Environmental Supervision Areas
Supervision activities have been classified into three main categories: environmental protection, nature protection and fisheries protection.
The environmental protection covers the following areas:
- waste management
- hazardous substances and chemical safety
- packaging requirements
- protection of water
- protection of ambient air and ozone layer
- protection of the earth´s crust
- protection of radiation
- integrated pollution prevention and control
- cross-compliance control
Nature Conservation covers the following areas:
- protection of forests
- classic nature protection
- protection of shores
- requirements of hunting
Fisheries protection covers the following areas:
- recreational afishing
- commercial fishing in coastal sea and in inland waters
- fishing in the Baltic Sea
- fishing in oceans
- control of fish-handling enterprises.
The Environmental Inspectorate controls the compliance to the requirements of legislation for environmental protection.
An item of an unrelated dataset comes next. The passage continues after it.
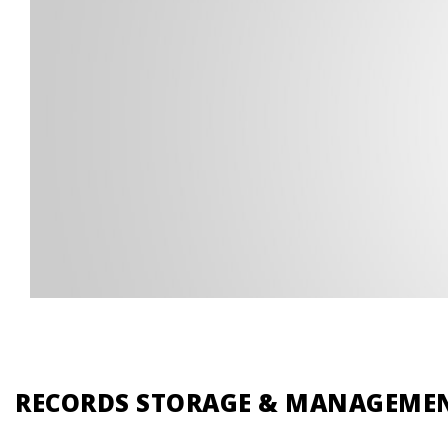
RECORDS STORAGE & MANAGEME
Supervision is based on the annually elaborated work schedules which takes into account the pevious compliance monitoring results and potential risks. In addition to that, inspectors check the received complaints and information concerning the environmental violations.
The Environmental Inspectorate has the right to:
Implement measures provided by law for the prevention of illegal activities and implementation of mandatory environmental protection measures;
Suspend unlawful activities damaging or dangerous to the environment and also lawful activities related to the use of natural resources if such activities endanger the life, health or property of persons;
Organise the storage, sale and return to the lawful owner or destruction of natural products of undetermined ownership and of equipment and instruments used for procurement thereof;
Organise, in the cases prescribed by law, the liquidation of unauthorised construction works.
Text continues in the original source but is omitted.